The hydrogen-compatible alloy is one of Inconel® 600 nickel-chromium-iron superalloy, Inconel® 625 nickel-chromium superalloy, NASA HR-1 iron-nickel superalloy.

The desired surface finish of the inside diameter of the hydrogen flow circuit is established with a chemical milling process using a selected chemical reagent.

The selected reagent is one of hydrochloric acid (HCl) and nitric acid (HNO3).

The inside diameter of the hydrogen flow circuit has an average surface roughness of less than 20 μm after chemical milling.

The inside diameter of the hydrogen flow circuit has an average surface roughness of less than 5 μm after chemical milling.

The hydrogen fuel nozzle has three flow circuits.

A primary flow circuit is configured to flow a liquid hydrocarbon fuel to the gas turbine engine combustor, a secondary flow circuit is configured to flow an oxidizer to the gas turbine engine combustor, and a tertiary flow circuit is configured to flow hydrogen to the gas turbine engine combustor.

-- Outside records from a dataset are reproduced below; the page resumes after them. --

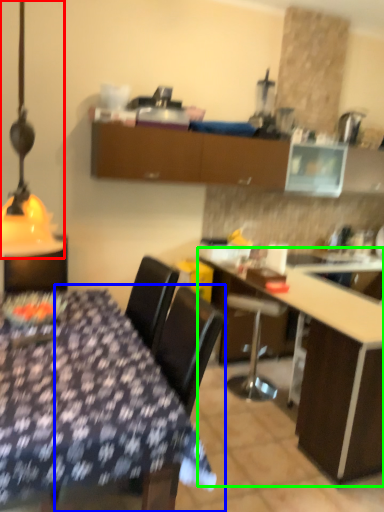 Question: Which object is positioned farthest from table lamp (highlighted by a red box)? Select from chair (highlighted by a blue box) and table (highlighted by a green box).

Choices:
 (A) chair
 (B) table

Answer: (B) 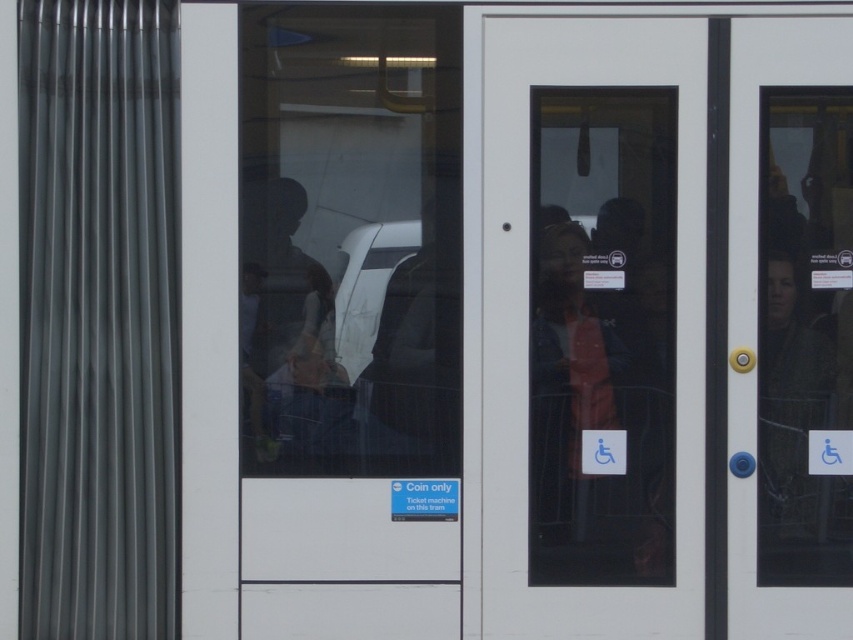 Identify the location of white glossy door at center. The width and height of the screenshot is (853, 640). (526, 310).

Is white glossy door at center above matte black jacket at center?

Indeed, white glossy door at center is positioned over matte black jacket at center.

Does point (474, 192) come in front of point (547, 410)?

Yes, point (474, 192) is in front of point (547, 410).

I want to click on white glossy door at center, so click(x=526, y=310). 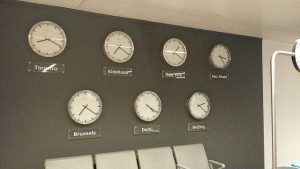 I want to click on gray wall, so click(x=254, y=48).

A method of making a hydrogen fuel nozzle for a gas turbine engine includes integrally forming a hydrogen fuel nozzle from a hydrogen-compatible alloy using a continuous AM technique. The hydrogen fuel nozzle has a plurality of flow circuits, each of which is configured to flow one of a fuel or an oxidizer to a gas turbine engine combustor positioned downstream of the hydrogen fuel nozzle when the gas turbine engine is assembled. At least one of the plurality of flow circuits is a hydrogen flow circuit configured to flow hydrogen to the gas turbine engine combustor and at least one of the plurality of flow circuits includes one or more swirlers positioned inside the at least one of the plurality of flow circuits to direct flow through the at least one of the plurality of flow circuits. The hydrogen fuel nozzle is post-processed to remove support structures formed in the hydrogen fuel nozzle during the AM process. A surface finishing operation is performed on the hydrogen flow circuit to provide an inside diameter of the hydrogen flow circuit with a surface finish selected to limit hydrogen embrittlement.

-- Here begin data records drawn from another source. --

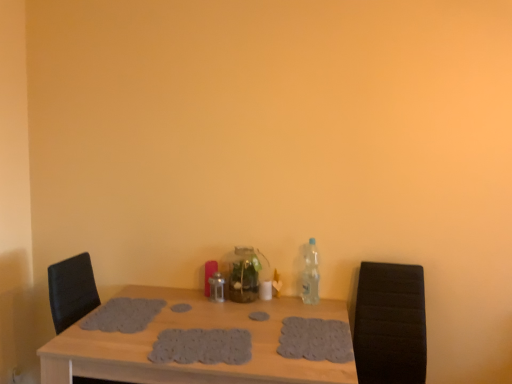 Find the location of a particular element. blank space above gray knitted placemat at center, the third footprint viewed from the right (from a real-world perspective) is located at coordinates (207, 344). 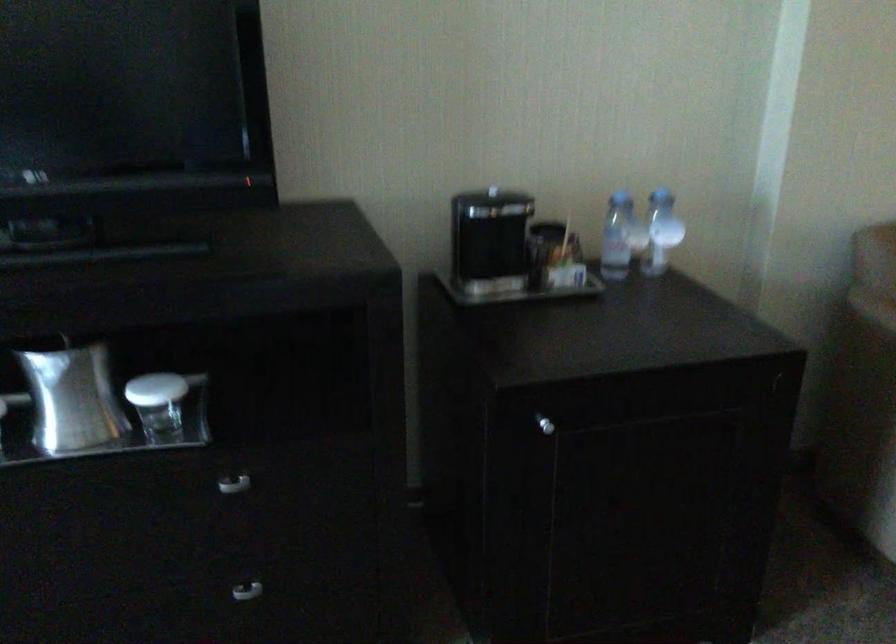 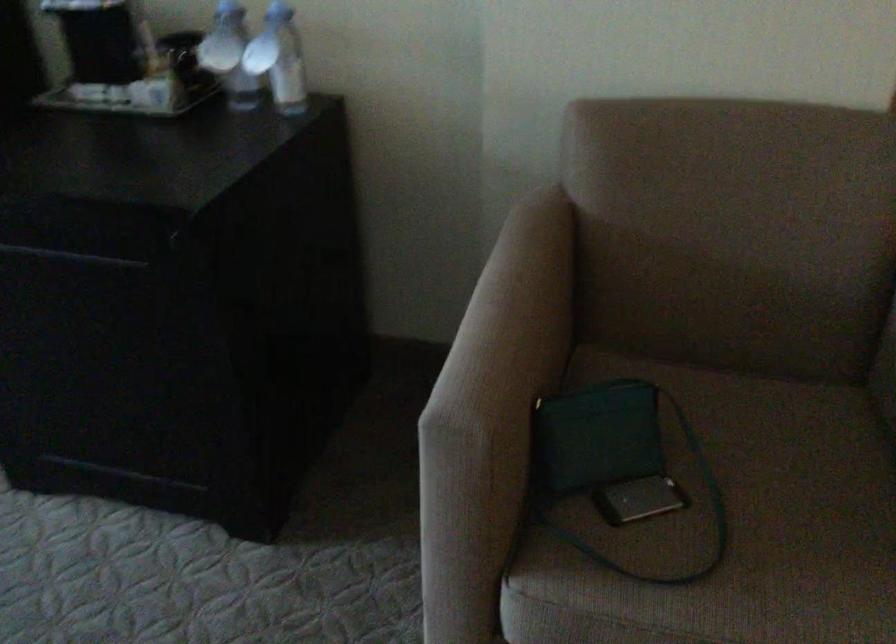 Which direction would the cameraman need to move to produce the second image?

The movement direction of the cameraman is right, forward. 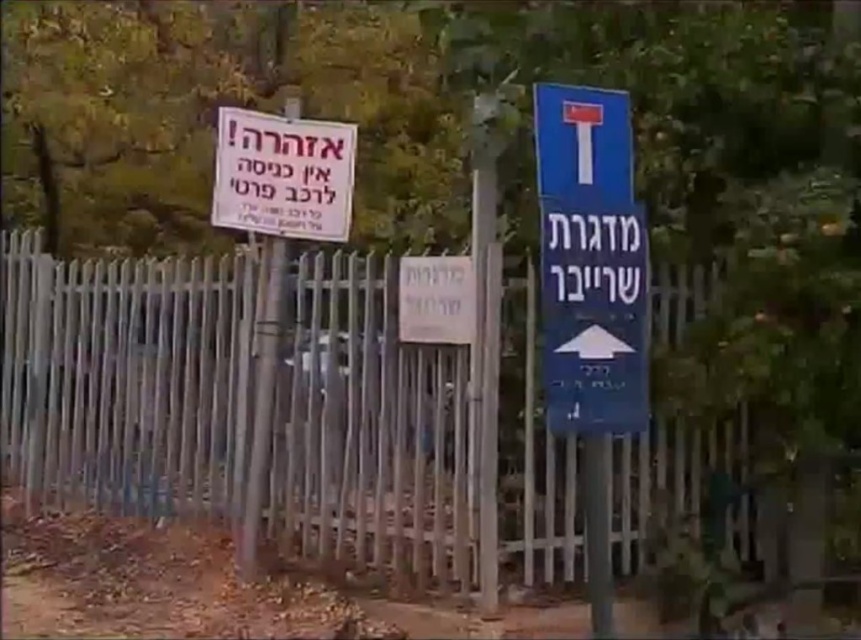 You are a painter who needs to paint both the silver metallic fence at center and the blue plastic sign at right. If you have a limited amount of paint, which object should you prioritize painting first based on their sizes?

The silver metallic fence at center has a larger width than the blue plastic sign at right, so you should prioritize painting the silver metallic fence at center first as it requires more paint.

You are standing in front of the metal fence with two signs. There are two points marked on the image. The first point is at coordinates point (577, 148) and the second point is at point (217, 160). Which point is closer to you?

Point (577, 148) is closer to the camera than point (217, 160). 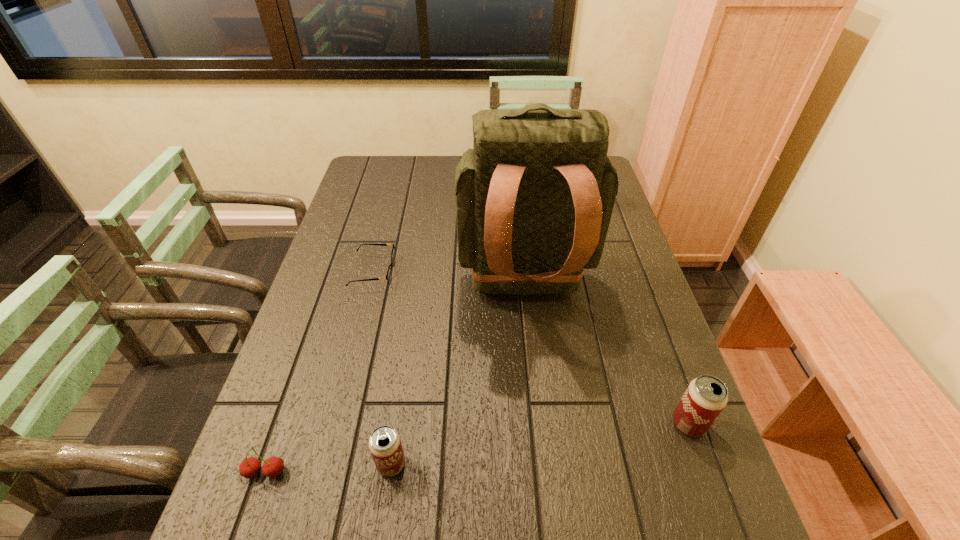 Locate an element on the screen. The image size is (960, 540). free space for an extra beer_can to achieve even spacing is located at coordinates (545, 443). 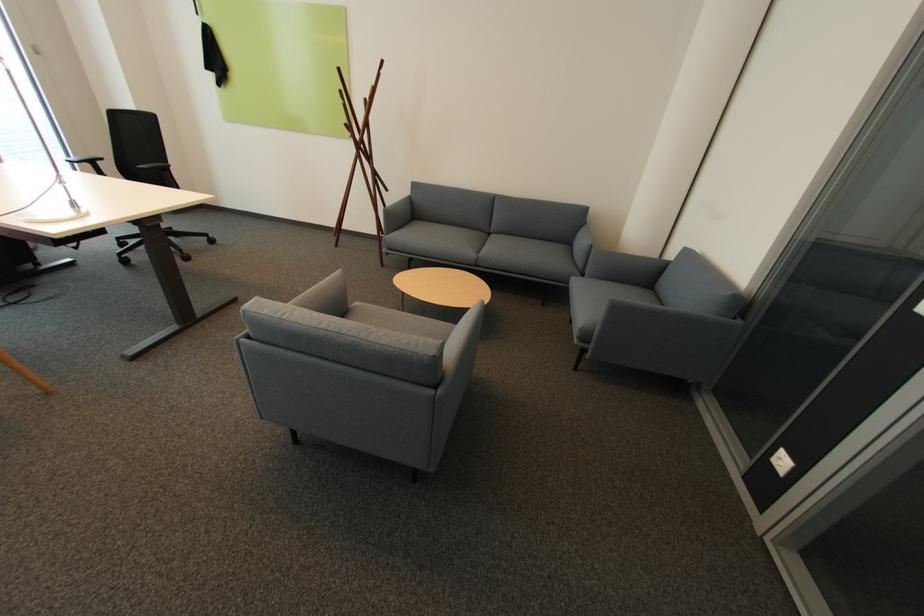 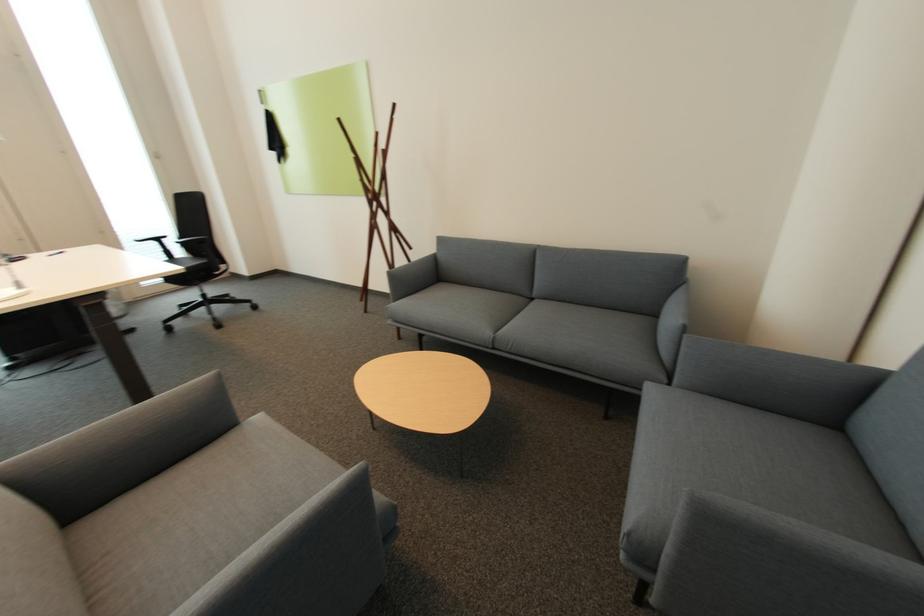 The images are taken continuously from a first-person perspective. In which direction are you moving?

The cameraman walked toward right, forward. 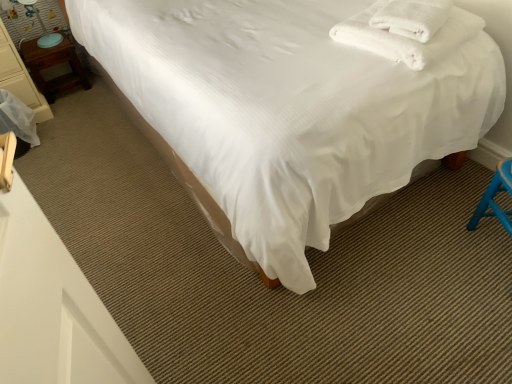 Question: Considering the relative sizes of wooden nightstand at left and white soft towel at upper right in the image provided, is wooden nightstand at left shorter than white soft towel at upper right?

Choices:
 (A) no
 (B) yes

Answer: (A)

Question: Is white soft towel at upper right a part of wooden nightstand at left?

Choices:
 (A) yes
 (B) no

Answer: (B)

Question: From a real-world perspective, is wooden nightstand at left over white soft towel at upper right?

Choices:
 (A) yes
 (B) no

Answer: (B)

Question: Is wooden nightstand at left facing away from white soft towel at upper right?

Choices:
 (A) no
 (B) yes

Answer: (A)

Question: Is wooden nightstand at left not inside white soft towel at upper right?

Choices:
 (A) no
 (B) yes

Answer: (B)

Question: Is wooden nightstand at left situated inside white soft towel at upper right or outside?

Choices:
 (A) outside
 (B) inside

Answer: (A)

Question: In terms of size, does wooden nightstand at left appear bigger or smaller than white soft towel at upper right?

Choices:
 (A) big
 (B) small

The method of the preceding paragraph can optionally include, additionally and/or alternatively, any one or more of the following features, configurations and/or additional elements:

The one or more swirlers positioned inside the at least one of the plurality of flow circuits include an airfoil portion positioned perpendicular to the direction of flow through the at least one of the plurality of flow circuits.

The one or more swirlers positioned inside the at least one of the plurality of flow circuits include an airfoil portion positioned at an acute angle to the direction of flow through the at least one of the plurality of flow circuits.

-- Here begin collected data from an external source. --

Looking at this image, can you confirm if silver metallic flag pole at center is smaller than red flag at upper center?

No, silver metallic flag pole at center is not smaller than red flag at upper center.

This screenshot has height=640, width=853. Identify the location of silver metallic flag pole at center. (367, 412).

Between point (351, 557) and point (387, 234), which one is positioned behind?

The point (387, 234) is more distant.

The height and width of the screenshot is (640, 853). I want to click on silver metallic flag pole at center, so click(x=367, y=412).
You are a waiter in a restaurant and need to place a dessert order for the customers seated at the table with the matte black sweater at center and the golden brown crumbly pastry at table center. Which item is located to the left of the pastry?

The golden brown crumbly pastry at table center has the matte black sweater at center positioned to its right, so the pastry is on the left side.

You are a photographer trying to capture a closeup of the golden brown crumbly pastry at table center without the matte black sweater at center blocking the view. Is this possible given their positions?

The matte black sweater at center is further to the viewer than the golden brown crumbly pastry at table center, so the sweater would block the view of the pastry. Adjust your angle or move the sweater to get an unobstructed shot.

The one or more swirlers are positioned inside more than one of the plurality of flow circuits.

The hydrogen-compatible alloy is one of Inconel® 600 nickel-chromium-iron superalloy, Inconel® 625 nickel-chromium superalloy, NASA HR-1 iron-nickel superalloy.

The surface finishing operation is a chemical milling process using a selected chemical reagent.

The inside diameter of the hydrogen flow circuit has an average surface roughness of less than 20 μm after the surface finishing operation.

The inside diameter of the hydrogen flow circuit has an average surface roughness of less than 5 μm after the surface finishing operation.

The hydrogen fuel nozzle is formed with three flow circuits.

A primary flow circuit is configured to flow a liquid hydrocarbon fuel to the gas turbine engine combustor, a secondary flow circuit is configured to flow an oxidizer to the gas turbine engine combustor, and a tertiary flow circuit is configured to flow hydrogen to the gas turbine engine combustor.

While the invention has been described with reference to an exemplary embodiment(s), it will be understood by those skilled in the art that various changes may be made and equivalents may be substituted for elements thereof without departing from the scope of the invention. In addition, many modifications may be made to adapt a particular situation or material to the teachings of the invention without departing from the essential scope thereof. Therefore, it is intended that the invention not be limited to the particular embodiment(s) disclosed, but that the invention will include all embodiments falling within the scope of the appended claims.